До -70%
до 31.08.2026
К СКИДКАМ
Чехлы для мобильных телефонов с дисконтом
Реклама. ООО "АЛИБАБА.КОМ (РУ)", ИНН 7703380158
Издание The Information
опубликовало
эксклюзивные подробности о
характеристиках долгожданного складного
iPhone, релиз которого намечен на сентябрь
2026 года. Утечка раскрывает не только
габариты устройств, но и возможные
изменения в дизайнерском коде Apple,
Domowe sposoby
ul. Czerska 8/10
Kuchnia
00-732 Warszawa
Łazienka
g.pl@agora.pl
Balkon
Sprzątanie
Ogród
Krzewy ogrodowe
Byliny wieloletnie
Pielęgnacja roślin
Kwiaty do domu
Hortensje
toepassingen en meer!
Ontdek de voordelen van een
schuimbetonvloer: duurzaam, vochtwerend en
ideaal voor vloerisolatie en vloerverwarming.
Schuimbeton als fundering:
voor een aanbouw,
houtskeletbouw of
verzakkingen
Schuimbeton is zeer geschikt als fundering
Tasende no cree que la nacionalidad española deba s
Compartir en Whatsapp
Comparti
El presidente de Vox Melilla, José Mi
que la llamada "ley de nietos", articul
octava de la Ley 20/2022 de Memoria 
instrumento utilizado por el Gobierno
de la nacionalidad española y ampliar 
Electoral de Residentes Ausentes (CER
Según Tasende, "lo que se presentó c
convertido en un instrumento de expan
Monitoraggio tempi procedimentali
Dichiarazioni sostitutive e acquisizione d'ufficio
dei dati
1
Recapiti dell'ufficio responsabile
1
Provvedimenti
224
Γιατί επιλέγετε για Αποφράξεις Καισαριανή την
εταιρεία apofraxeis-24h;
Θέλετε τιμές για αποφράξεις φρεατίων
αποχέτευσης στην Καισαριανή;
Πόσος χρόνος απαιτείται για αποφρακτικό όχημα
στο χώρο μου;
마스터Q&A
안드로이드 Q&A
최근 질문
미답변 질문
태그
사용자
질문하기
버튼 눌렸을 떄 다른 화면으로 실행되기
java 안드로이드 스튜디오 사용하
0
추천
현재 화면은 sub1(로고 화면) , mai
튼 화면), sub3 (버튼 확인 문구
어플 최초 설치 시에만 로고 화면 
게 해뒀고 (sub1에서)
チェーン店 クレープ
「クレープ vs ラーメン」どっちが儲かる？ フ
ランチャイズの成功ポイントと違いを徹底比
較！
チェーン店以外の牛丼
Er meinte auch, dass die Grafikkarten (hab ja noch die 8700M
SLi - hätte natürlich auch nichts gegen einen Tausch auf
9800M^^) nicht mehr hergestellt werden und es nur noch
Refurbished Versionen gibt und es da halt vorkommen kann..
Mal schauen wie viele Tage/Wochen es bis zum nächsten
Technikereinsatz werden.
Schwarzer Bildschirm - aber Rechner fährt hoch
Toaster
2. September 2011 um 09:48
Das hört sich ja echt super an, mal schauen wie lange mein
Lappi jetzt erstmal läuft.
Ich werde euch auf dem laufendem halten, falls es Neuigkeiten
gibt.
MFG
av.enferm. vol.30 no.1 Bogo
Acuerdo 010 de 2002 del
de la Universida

********************

Once the line containing "изменения в дизайнерском" has been set down, nothing more is wanted; set down each line of the listing above up to it exactly, starting with the first.

» **Exercise solution**:
До -70%
до 31.08.2026
К СКИДКАМ
Чехлы для мобильных телефонов с дисконтом
Реклама. ООО "АЛИБАБА.КОМ (РУ)", ИНН 7703380158
Издание The Information
опубликовало
эксклюзивные подробности о
характеристиках долгожданного складного
iPhone, релиз которого намечен на сентябрь
2026 года. Утечка раскрывает не только
габариты устройств, но и возможные
изменения в дизайнерском коде Apple,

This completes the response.